En busca de alguien que lo ayude, Flash Gordon ha visitado las oficinas de los candidatos que están a favor del sistema de Alan García, pero ha tenido mala suerte. Casi todas han cerrado.
Del más de un centenar de comités que tenían en Miami Fujimori, Kuczynski y Toledo solamente quedan cinco. Incluso, los comités apristas se han declarado rebeldía contra García, y llaman a votar por Ollanta Humala.
Flash Gordon llama a Liliana con urgencia para solicitarle su ayuda económica y moral. Como ella sabe que he escrito algunos libros y muchos artículos sobre inmigración, me ha mandado un correo electrónico y me ha llamado por teléfono para pedirme un consejo.

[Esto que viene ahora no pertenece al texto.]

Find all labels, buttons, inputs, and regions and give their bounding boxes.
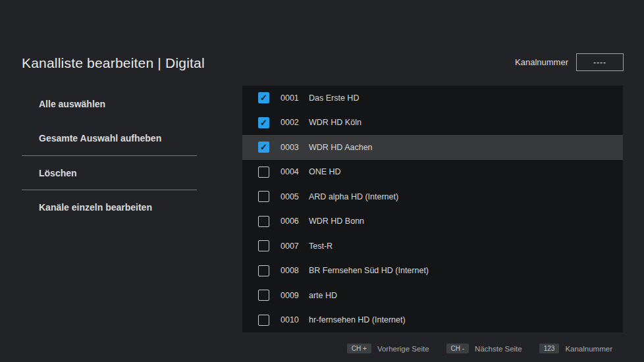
channel-row[interactable]: ✓0001Das Erste HD <box>242 86 623 111</box>
channel-name: hr-fernsehen HD (Internet) <box>309 315 406 324</box>
checkbox-unchecked-icon[interactable] <box>258 265 269 276</box>
remote-key-hint: CH -Nächste Seite <box>446 344 522 353</box>
channel-number: 0006 <box>281 217 301 226</box>
menu-item-label: Kanäle einzeln bearbeiten <box>39 202 152 213</box>
channel-row[interactable]: ✓0002WDR HD Köln <box>242 111 623 136</box>
remote-key-hint: CH +Vorherige Seite <box>347 344 429 353</box>
channel-name: Test-R <box>309 242 333 251</box>
remote-key-badge: CH - <box>446 344 470 353</box>
channel-name: WDR HD Bonn <box>309 217 364 226</box>
remote-key-hint: 123Kanalnummer <box>539 344 612 353</box>
channel-number: 0003 <box>281 143 301 152</box>
checkbox-unchecked-icon[interactable] <box>258 240 269 251</box>
channel-number: 0002 <box>281 118 301 127</box>
channel-row[interactable]: 0007Test-R <box>242 234 623 259</box>
sidebar-menu: Alle auswählen Gesamte Auswahl aufheben … <box>22 87 197 224</box>
checkbox-unchecked-icon[interactable] <box>258 191 269 202</box>
channel-name: ONE HD <box>309 167 341 176</box>
channel-number: 0004 <box>281 167 301 176</box>
menu-item-label: Alle auswählen <box>39 99 105 109</box>
menu-item-select-all[interactable]: Alle auswählen <box>22 87 197 121</box>
checkbox-checked-icon[interactable]: ✓ <box>258 117 269 128</box>
channel-row[interactable]: ✓0003WDR HD Aachen <box>242 135 623 160</box>
channel-number-group: Kanalnummer ---- <box>515 53 624 71</box>
remote-key-label: Vorherige Seite <box>377 345 429 353</box>
checkbox-unchecked-icon[interactable] <box>258 290 269 301</box>
menu-item-label: Gesamte Auswahl aufheben <box>39 133 161 143</box>
page-title: Kanalliste bearbeiten | Digital <box>22 55 205 71</box>
channel-row[interactable]: 0005ARD alpha HD (Internet) <box>242 184 623 209</box>
channel-name: arte HD <box>309 291 337 300</box>
channel-number-label: Kanalnummer <box>515 57 568 67</box>
checkbox-unchecked-icon[interactable] <box>258 167 269 178</box>
channel-number: 0001 <box>281 93 301 103</box>
channel-row[interactable]: 0006WDR HD Bonn <box>242 209 623 234</box>
channel-list: ✓0001Das Erste HD✓0002WDR HD Köln✓0003WD… <box>242 86 623 332</box>
remote-key-badge: 123 <box>539 344 560 353</box>
menu-item-edit-individually[interactable]: Kanäle einzeln bearbeiten <box>22 190 197 224</box>
checkbox-checked-icon[interactable]: ✓ <box>258 142 269 153</box>
channel-name: Das Erste HD <box>309 93 359 103</box>
channel-row[interactable]: 0010hr-fernsehen HD (Internet) <box>242 308 623 333</box>
menu-item-delete[interactable]: Löschen <box>22 155 197 190</box>
menu-item-label: Löschen <box>39 168 77 178</box>
channel-number: 0007 <box>281 242 301 251</box>
checkbox-unchecked-icon[interactable] <box>258 315 269 326</box>
remote-key-label: Kanalnummer <box>565 345 612 353</box>
channel-name: ARD alpha HD (Internet) <box>309 192 398 201</box>
channel-number: 0010 <box>281 315 301 324</box>
remote-key-badge: CH + <box>347 344 371 353</box>
channel-edit-screen: Kanalliste bearbeiten | Digital Kanalnum… <box>0 0 644 362</box>
channel-row[interactable]: 0008BR Fernsehen Süd HD (Internet) <box>242 259 623 284</box>
channel-number-input[interactable]: ---- <box>576 53 624 71</box>
menu-item-deselect-all[interactable]: Gesamte Auswahl aufheben <box>22 121 197 155</box>
channel-name: WDR HD Köln <box>309 118 362 127</box>
channel-name: BR Fernsehen Süd HD (Internet) <box>309 266 429 275</box>
channel-number: 0005 <box>281 192 301 201</box>
checkbox-checked-icon[interactable]: ✓ <box>258 92 269 103</box>
remote-key-label: Nächste Seite <box>475 345 522 353</box>
channel-number: 0009 <box>281 291 301 300</box>
channel-number: 0008 <box>281 266 301 275</box>
channel-row[interactable]: 0004ONE HD <box>242 160 623 185</box>
channel-name: WDR HD Aachen <box>309 143 373 152</box>
checkbox-unchecked-icon[interactable] <box>258 216 269 227</box>
footer-hints: CH +Vorherige SeiteCH -Nächste Seite123K… <box>347 344 612 353</box>
channel-row[interactable]: 0009arte HD <box>242 283 623 308</box>
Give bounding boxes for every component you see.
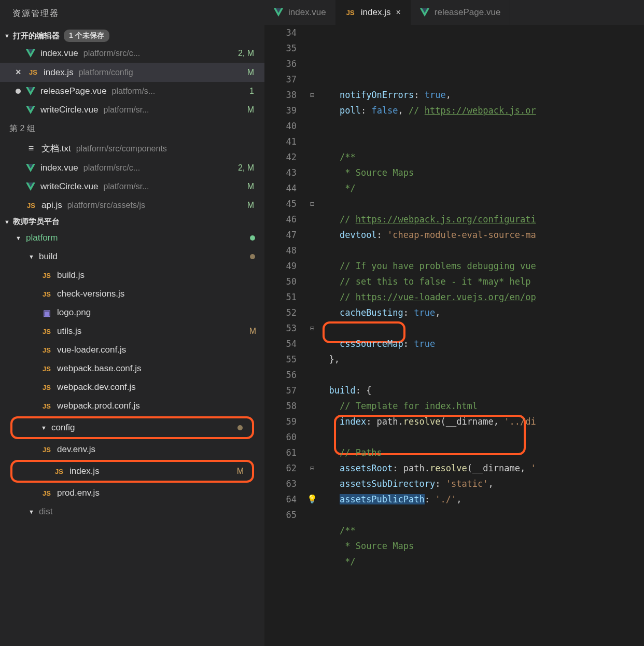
code-line[interactable]: // https://vue-loader.vuejs.org/en/op [318, 289, 644, 305]
js-icon: JS [28, 67, 38, 78]
open-editor-item[interactable]: JSapi.jsplatform/src/assets/jsM [0, 196, 264, 215]
fold-spacer [306, 305, 318, 320]
editor-tab[interactable]: releasePage.vue [411, 0, 511, 25]
vcs-status: M [247, 182, 258, 191]
code-line[interactable]: // set this to false - it *may* help [318, 274, 644, 289]
code-line[interactable]: * Source Maps [318, 538, 644, 554]
file-item[interactable]: JSwebpack.dev.conf.js [0, 378, 264, 397]
chevron-down-icon: ▼ [4, 33, 10, 39]
file-item[interactable]: JSwebpack.prod.conf.js [0, 397, 264, 415]
close-icon[interactable]: × [396, 8, 400, 17]
folder-item[interactable]: ▼config [12, 418, 252, 437]
file-name: index.js [69, 466, 100, 476]
code-line[interactable]: }, [318, 352, 644, 367]
code-editor[interactable]: 3435363738394041424344454647484950515253… [264, 25, 644, 646]
folder-item[interactable]: ▼build [0, 247, 264, 266]
line-number: 38 [264, 87, 297, 103]
fold-spacer [306, 398, 318, 414]
line-number: 61 [264, 445, 297, 460]
fold-spacer [306, 25, 318, 40]
line-number: 46 [264, 212, 297, 227]
file-item[interactable]: JScheck-versions.js [0, 285, 264, 303]
line-number: 65 [264, 507, 297, 523]
unsaved-dot-icon [16, 89, 21, 94]
line-number: 47 [264, 227, 297, 243]
file-name: writeCircle.vue [40, 181, 98, 192]
js-icon: JS [41, 326, 52, 336]
code-line[interactable]: build: { [318, 383, 644, 398]
file-item[interactable]: logo.png [0, 303, 264, 322]
fold-icon[interactable]: ⊟ [306, 320, 318, 336]
code-line[interactable]: // https://webpack.js.org/configurati [318, 212, 644, 227]
folder-item[interactable]: ▼dist [0, 502, 264, 521]
code-line[interactable]: index: path.resolve(__dirname, '../di [318, 414, 644, 429]
file-item[interactable]: JSvue-loader.conf.js [0, 341, 264, 359]
fold-spacer [306, 258, 318, 274]
open-editors-header[interactable]: ▼ 打开的编辑器 1 个未保存 [0, 27, 264, 44]
file-item[interactable]: JSutils.jsM [0, 322, 264, 341]
open-editor-item[interactable]: index.vueplatform/src/c...2, M [0, 159, 264, 177]
line-number: 54 [264, 336, 297, 352]
code-line[interactable] [318, 429, 644, 445]
code-line[interactable] [318, 367, 644, 383]
code-line[interactable] [318, 134, 644, 149]
open-editor-item[interactable]: writeCircle.vueplatform/sr...M [0, 177, 264, 196]
file-item[interactable]: JSindex.jsM [12, 462, 252, 481]
workspace-header[interactable]: ▼ 教师学员平台 [0, 215, 264, 229]
fold-icon[interactable]: ⊟ [306, 196, 318, 212]
fold-spacer [306, 429, 318, 445]
code-line[interactable] [318, 507, 644, 523]
fold-icon[interactable]: ⊟ [306, 87, 318, 103]
open-editor-item[interactable]: releasePage.vueplatform/s...1 [0, 82, 264, 101]
file-item[interactable]: JSwebpack.base.conf.js [0, 359, 264, 378]
js-icon: JS [54, 466, 64, 476]
code-line[interactable] [318, 243, 644, 258]
code-line[interactable]: cacheBusting: true, [318, 305, 644, 320]
open-editor-item[interactable]: ×JSindex.jsplatform/configM [0, 63, 264, 82]
folder-item[interactable]: ▼platform [0, 229, 264, 247]
code-content[interactable]: notifyOnErrors: true, poll: false, // ht… [318, 25, 644, 646]
code-line[interactable]: assetsRoot: path.resolve(__dirname, ' [318, 460, 644, 476]
code-line[interactable]: // Template for index.html [318, 398, 644, 414]
code-line[interactable]: assetsSubDirectory: 'static', [318, 476, 644, 491]
code-line[interactable]: */ [318, 554, 644, 569]
code-line[interactable]: poll: false, // https://webpack.js.or [318, 103, 644, 118]
code-line[interactable]: notifyOnErrors: true, [318, 87, 644, 103]
line-number: 58 [264, 398, 297, 414]
code-line[interactable]: // If you have problems debugging vue [318, 258, 644, 274]
code-line[interactable]: devtool: 'cheap-module-eval-source-ma [318, 227, 644, 243]
file-name: check-versions.js [57, 289, 124, 299]
file-item[interactable]: JSprod.env.js [0, 484, 264, 502]
code-line[interactable] [318, 320, 644, 336]
open-editor-item[interactable]: index.vueplatform/src/c...2, M [0, 44, 264, 63]
code-line[interactable]: cssSourceMap: true [318, 336, 644, 352]
file-item[interactable]: JSbuild.js [0, 266, 264, 285]
fold-icon[interactable]: ⊟ [306, 460, 318, 476]
code-line[interactable]: /** [318, 523, 644, 538]
editor-tab[interactable]: JSindex.js× [336, 0, 411, 25]
open-editor-item[interactable]: 文档.txtplatform/src/components [0, 138, 264, 159]
code-line[interactable] [318, 569, 644, 585]
explorer-title: 资源管理器 [0, 0, 264, 27]
fold-spacer [306, 274, 318, 289]
fold-spacer [306, 72, 318, 87]
code-line[interactable]: // Paths [318, 445, 644, 460]
code-line[interactable] [318, 196, 644, 212]
js-icon: JS [41, 289, 52, 299]
lightbulb-icon[interactable]: 💡 [307, 491, 317, 507]
vue-icon [26, 106, 35, 114]
vcs-status: 1 [249, 87, 258, 96]
close-icon[interactable]: × [16, 67, 23, 78]
editor-tab[interactable]: index.vue [264, 0, 336, 25]
line-number: 35 [264, 40, 297, 56]
file-item[interactable]: JSdev.env.js [0, 440, 264, 459]
code-line[interactable]: */ [318, 180, 644, 196]
js-icon: JS [41, 444, 52, 455]
open-editor-item[interactable]: writeCircle.vueplatform/sr...M [0, 101, 264, 119]
code-line[interactable]: 💡 assetsPublicPath: './', [318, 491, 644, 507]
code-line[interactable]: * Source Maps [318, 165, 644, 180]
code-line[interactable]: /** [318, 149, 644, 165]
line-numbers: 3435363738394041424344454647484950515253… [264, 25, 306, 646]
code-line[interactable] [318, 118, 644, 134]
unsaved-badge: 1 个未保存 [64, 30, 109, 42]
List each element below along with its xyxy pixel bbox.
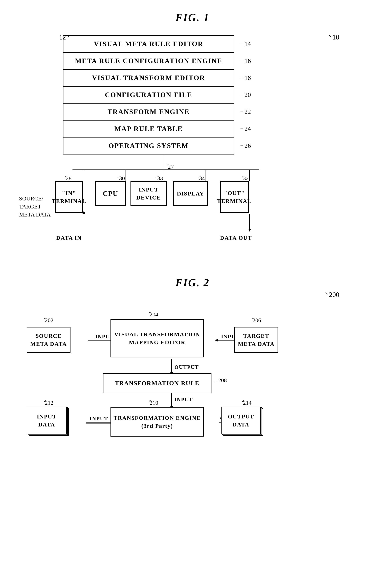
- page: FIG. 1 12 10 VISUAL META RULE EDITOR: [0, 0, 385, 588]
- svg-text:208: 208: [218, 377, 227, 383]
- stack-row-3: VISUAL TRANSFORM EDITOR − 18: [63, 70, 234, 86]
- svg-text:210: 210: [150, 399, 158, 406]
- source-target-label: SOURCE/TARGETMETA DATA: [19, 194, 51, 219]
- svg-text:27: 27: [168, 163, 174, 170]
- stack-row-6: MAP RULE TABLE − 24: [63, 121, 234, 138]
- data-out-label: DATA OUT: [220, 235, 252, 241]
- input-data-container: INPUTDATA: [27, 407, 67, 434]
- output-data-box: OUTPUTDATA: [221, 407, 261, 434]
- stack-row-7-text: OPERATING SYSTEM: [109, 142, 189, 150]
- svg-marker-11: [83, 211, 85, 214]
- stack-row-2-num: − 16: [240, 57, 251, 64]
- data-in-label: DATA IN: [56, 235, 82, 241]
- label-10: 10: [327, 33, 339, 41]
- transformation-rule-box: TRANSFORMATION RULE: [103, 373, 212, 393]
- fig2-title: FIG. 2: [15, 276, 370, 289]
- svg-marker-13: [249, 229, 251, 232]
- stack-row-4: CONFIGURATION FILE − 20: [63, 86, 234, 104]
- hardware-diagram: 27: [15, 154, 370, 254]
- fig2-diagram: INPUT INPUT OUTPUT INPUT: [15, 300, 370, 481]
- stack-row-1: VISUAL META RULE EDITOR − 14: [63, 36, 234, 53]
- stack-container: VISUAL META RULE EDITOR − 14 META RULE C…: [63, 35, 234, 154]
- stack-row-2: META RULE CONFIGURATION ENGINE − 16: [63, 53, 234, 70]
- stack-row-5-num: − 22: [240, 108, 251, 115]
- stack-row-3-text: VISUAL TRANSFORM EDITOR: [92, 74, 205, 82]
- cpu-box: CPU: [95, 181, 126, 206]
- stack-row-5: TRANSFORM ENGINE − 22: [63, 104, 234, 121]
- stack-row-7: OPERATING SYSTEM − 26: [63, 138, 234, 154]
- stack-row-4-num: − 20: [240, 91, 251, 98]
- in-terminal-box: "IN"TERMINAL: [55, 181, 83, 213]
- stack-box: VISUAL META RULE EDITOR − 14 META RULE C…: [63, 35, 234, 154]
- output-data-container: OUTPUTDATA: [221, 407, 261, 434]
- transformation-engine-box: TRANSFORMATION ENGINE(3rd Party): [111, 407, 204, 437]
- stack-row-1-text: VISUAL META RULE EDITOR: [94, 40, 203, 48]
- svg-text:202: 202: [45, 317, 54, 323]
- svg-text:OUTPUT: OUTPUT: [174, 364, 199, 370]
- stack-row-3-num: − 18: [240, 74, 251, 82]
- stack-row-6-text: MAP RULE TABLE: [115, 125, 183, 133]
- svg-text:INPUT: INPUT: [90, 416, 108, 421]
- stack-row-5-text: TRANSFORM ENGINE: [107, 108, 190, 116]
- input-device-box: INPUTDEVICE: [131, 181, 167, 206]
- target-meta-data-box: TARGETMETA DATA: [234, 327, 278, 353]
- stack-row-6-num: − 24: [240, 125, 251, 132]
- label-200: 200: [323, 291, 339, 299]
- stack-row-7-num: − 26: [240, 142, 251, 149]
- svg-text:204: 204: [150, 311, 158, 317]
- svg-text:214: 214: [243, 399, 252, 406]
- svg-text:206: 206: [253, 317, 261, 323]
- fig1-title: FIG. 1: [15, 11, 370, 24]
- out-terminal-box: "OUT"TERMINAL: [220, 181, 249, 213]
- stack-row-2-text: META RULE CONFIGURATION ENGINE: [75, 57, 222, 65]
- svg-text:212: 212: [45, 399, 54, 406]
- stack-row-4-text: CONFIGURATION FILE: [105, 91, 192, 99]
- stack-row-1-num: − 14: [240, 40, 251, 47]
- display-box: DISPLAY: [173, 181, 208, 206]
- input-data-box: INPUTDATA: [27, 407, 67, 434]
- vtm-editor-box: VISUAL TRANSFORMATIONMAPPING EDITOR: [111, 319, 204, 357]
- svg-text:INPUT: INPUT: [174, 397, 193, 402]
- source-meta-data-box: SOURCEMETA DATA: [27, 327, 71, 353]
- fig2-section: FIG. 2 200 INPUT INPUT: [15, 276, 370, 481]
- svg-marker-23: [215, 339, 218, 342]
- fig1-section: FIG. 1 12 10 VISUAL META RULE EDITOR: [15, 11, 370, 254]
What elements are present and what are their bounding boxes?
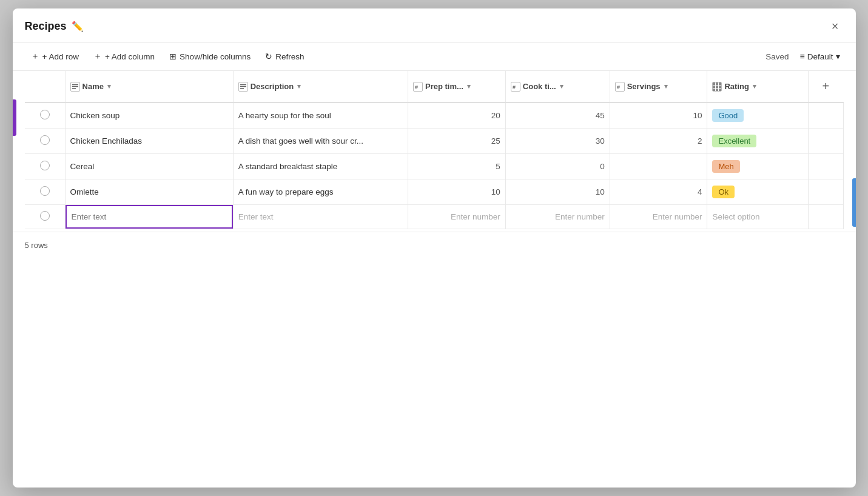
row-rating[interactable]: Good bbox=[707, 102, 808, 129]
rating-sort-icon[interactable]: ▾ bbox=[753, 82, 756, 90]
row-cook-time[interactable]: 0 bbox=[505, 154, 610, 179]
th-name[interactable]: Name ▾ bbox=[65, 71, 233, 102]
new-row-checkbox[interactable] bbox=[40, 211, 50, 221]
right-bar-decoration bbox=[852, 178, 856, 227]
servings-col-icon: # bbox=[615, 82, 625, 92]
prep-sort-icon[interactable]: ▾ bbox=[467, 82, 471, 90]
add-column-icon: ＋ bbox=[93, 51, 102, 62]
row-checkbox[interactable] bbox=[40, 186, 50, 196]
row-servings[interactable]: 10 bbox=[610, 102, 707, 129]
svg-text:#: # bbox=[415, 84, 418, 90]
new-row-name-cell[interactable] bbox=[65, 205, 233, 229]
th-servings-label: Servings bbox=[627, 82, 661, 91]
rating-badge: Good bbox=[712, 109, 744, 122]
desc-sort-icon[interactable]: ▾ bbox=[297, 82, 301, 90]
edit-title-icon[interactable]: ✏️ bbox=[72, 21, 84, 32]
row-description[interactable]: A hearty soup for the soul bbox=[233, 102, 408, 129]
row-add-col bbox=[808, 129, 843, 154]
row-prep-time[interactable]: 10 bbox=[408, 179, 506, 205]
table-footer: 5 rows bbox=[13, 232, 856, 258]
rating-badge: Excellent bbox=[712, 135, 756, 147]
refresh-label: Refresh bbox=[275, 52, 304, 61]
new-row-rating[interactable]: Select option bbox=[707, 205, 808, 229]
row-name[interactable]: Cereal bbox=[65, 154, 233, 179]
desc-col-icon bbox=[238, 82, 248, 92]
rating-badge: Ok bbox=[712, 186, 735, 198]
cook-sort-icon[interactable]: ▾ bbox=[560, 82, 564, 90]
row-servings[interactable]: 4 bbox=[610, 179, 707, 205]
new-row-name-input[interactable] bbox=[66, 205, 233, 229]
row-name[interactable]: Omlette bbox=[65, 179, 233, 205]
row-name[interactable]: Chicken Enchiladas bbox=[65, 129, 233, 154]
cook-col-icon: # bbox=[511, 82, 520, 92]
add-row-button[interactable]: ＋ + Add row bbox=[25, 47, 85, 65]
row-rating[interactable]: Meh bbox=[707, 154, 808, 179]
rating-badge: Meh bbox=[712, 160, 739, 173]
th-add-column[interactable]: + bbox=[808, 71, 843, 102]
row-description[interactable]: A standard breakfast staple bbox=[233, 154, 408, 179]
new-row-servings[interactable]: Enter number bbox=[610, 205, 707, 229]
prep-col-icon: # bbox=[413, 82, 423, 92]
row-add-col bbox=[808, 154, 843, 179]
th-cook-time[interactable]: # Cook ti... ▾ bbox=[505, 71, 610, 102]
row-rating[interactable]: Excellent bbox=[707, 129, 808, 154]
row-prep-time[interactable]: 25 bbox=[408, 129, 506, 154]
svg-rect-5 bbox=[240, 88, 244, 89]
row-cook-time[interactable]: 30 bbox=[505, 129, 610, 154]
toolbar: ＋ + Add row ＋ + Add column ⊞ Show/hide c… bbox=[13, 42, 856, 71]
new-row: Enter textEnter numberEnter numberEnter … bbox=[25, 205, 844, 229]
row-add-col bbox=[808, 102, 843, 129]
new-row-prep-time[interactable]: Enter number bbox=[408, 205, 506, 229]
table-row: CerealA standard breakfast staple50Meh bbox=[25, 154, 844, 179]
add-column-icon-btn[interactable]: + bbox=[818, 77, 835, 96]
row-rating[interactable]: Ok bbox=[707, 179, 808, 205]
row-checkbox-cell bbox=[25, 102, 66, 129]
th-description-label: Description bbox=[251, 82, 294, 91]
default-view-button[interactable]: ≡ Default ▾ bbox=[796, 49, 844, 64]
row-checkbox-cell bbox=[25, 154, 66, 179]
add-row-label: + Add row bbox=[42, 52, 79, 61]
row-checkbox[interactable] bbox=[40, 135, 50, 145]
row-servings[interactable]: 2 bbox=[610, 129, 707, 154]
rating-grid-icon bbox=[713, 82, 721, 91]
left-bar-decoration bbox=[13, 99, 16, 136]
th-rating-label: Rating bbox=[724, 82, 749, 91]
add-column-button[interactable]: ＋ + Add column bbox=[87, 47, 161, 65]
add-column-label: + Add column bbox=[105, 52, 155, 61]
th-description[interactable]: Description ▾ bbox=[233, 71, 408, 102]
title-area: Recipes ✏️ bbox=[25, 20, 84, 33]
saved-status: Saved bbox=[765, 52, 789, 61]
show-hide-columns-button[interactable]: ⊞ Show/hide columns bbox=[163, 48, 257, 65]
new-row-cook-time[interactable]: Enter number bbox=[505, 205, 610, 229]
row-description[interactable]: A fun way to prepare eggs bbox=[233, 179, 408, 205]
row-checkbox-cell bbox=[25, 129, 66, 154]
svg-text:#: # bbox=[513, 84, 516, 90]
th-rating[interactable]: Rating ▾ bbox=[707, 71, 808, 102]
close-button[interactable]: × bbox=[827, 17, 844, 36]
th-servings[interactable]: # Servings ▾ bbox=[610, 71, 707, 102]
chevron-down-icon: ▾ bbox=[836, 52, 840, 61]
svg-rect-1 bbox=[72, 86, 78, 87]
row-servings[interactable] bbox=[610, 154, 707, 179]
row-checkbox[interactable] bbox=[40, 161, 50, 170]
refresh-button[interactable]: ↻ Refresh bbox=[259, 48, 310, 65]
table-row: OmletteA fun way to prepare eggs10104Ok bbox=[25, 179, 844, 205]
row-checkbox-cell bbox=[25, 179, 66, 205]
th-prep-time[interactable]: # Prep tim... ▾ bbox=[408, 71, 506, 102]
servings-sort-icon[interactable]: ▾ bbox=[664, 82, 668, 90]
name-sort-icon[interactable]: ▾ bbox=[107, 82, 111, 90]
row-prep-time[interactable]: 5 bbox=[408, 154, 506, 179]
svg-rect-0 bbox=[72, 84, 78, 85]
new-row-description[interactable]: Enter text bbox=[233, 205, 408, 229]
row-cook-time[interactable]: 45 bbox=[505, 102, 610, 129]
show-hide-icon: ⊞ bbox=[169, 52, 177, 61]
row-name[interactable]: Chicken soup bbox=[65, 102, 233, 129]
table-row: Chicken soupA hearty soup for the soul20… bbox=[25, 102, 844, 129]
name-col-icon bbox=[70, 82, 80, 92]
row-description[interactable]: A dish that goes well with sour cr... bbox=[233, 129, 408, 154]
row-cook-time[interactable]: 10 bbox=[505, 179, 610, 205]
show-hide-label: Show/hide columns bbox=[180, 52, 251, 61]
row-checkbox[interactable] bbox=[40, 110, 50, 119]
modal-title: Recipes bbox=[25, 20, 67, 33]
row-prep-time[interactable]: 20 bbox=[408, 102, 506, 129]
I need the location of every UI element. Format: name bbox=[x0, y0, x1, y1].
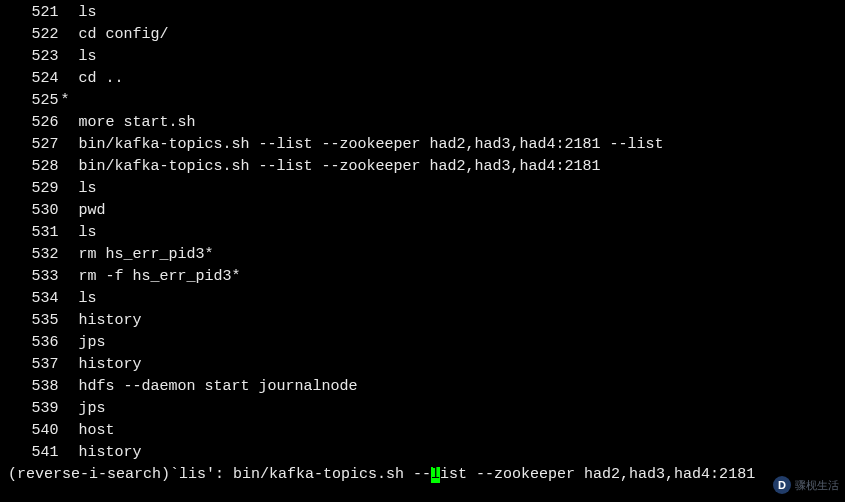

Lo lamento. Me parece que esta vez Flash Gordon se ha ido muy lejos del planeta Mongo.
-Déle un trabajo de cobrador o póngalo de taxista.- le digo. Tal vez así Flash Gordon se canse de cholear a todo el mundo y aprenda a trabajar. En vez de difundir terrores sobre el próximo gobierno popular, hay que volver a sentir orgullo nacionalista. El amor y la justicia, y no el egoísmo, harán verdad el sueño de todos los peruanos.